Find the line containing "Agrofourniture" in the records below. Copy exactly that line and each one after it, ending at the line containing "Tout l'historique de", and nothing more.

BEGIN Dataset

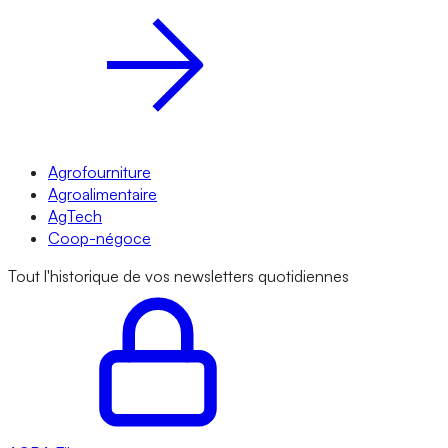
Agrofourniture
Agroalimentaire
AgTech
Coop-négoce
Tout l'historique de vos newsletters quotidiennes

END Dataset
BEGIN Dataset

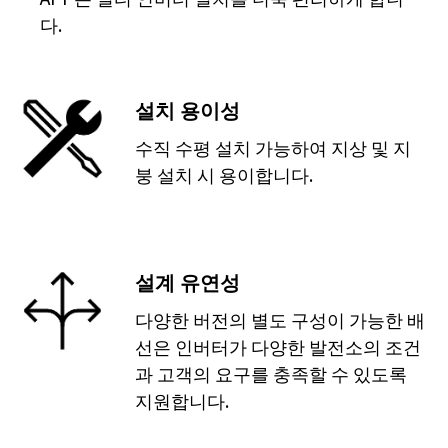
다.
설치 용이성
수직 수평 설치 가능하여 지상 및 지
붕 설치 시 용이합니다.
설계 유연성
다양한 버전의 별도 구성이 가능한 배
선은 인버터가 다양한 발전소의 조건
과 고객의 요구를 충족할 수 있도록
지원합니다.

END Dataset
BEGIN Dataset

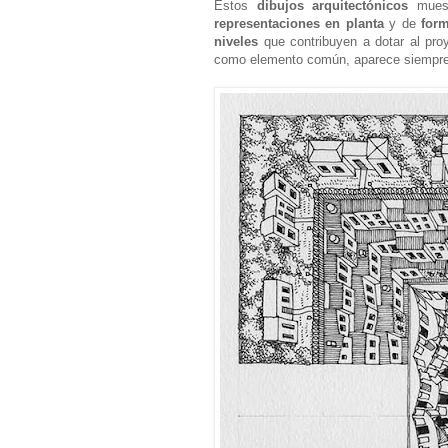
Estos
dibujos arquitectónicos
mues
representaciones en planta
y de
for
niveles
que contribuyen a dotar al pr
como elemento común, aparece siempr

END Dataset

Your solution:
Agrofourniture
Agroalimentaire
AgTech
Coop-négoce
Tout l'historique de vos newsletters quotidiennes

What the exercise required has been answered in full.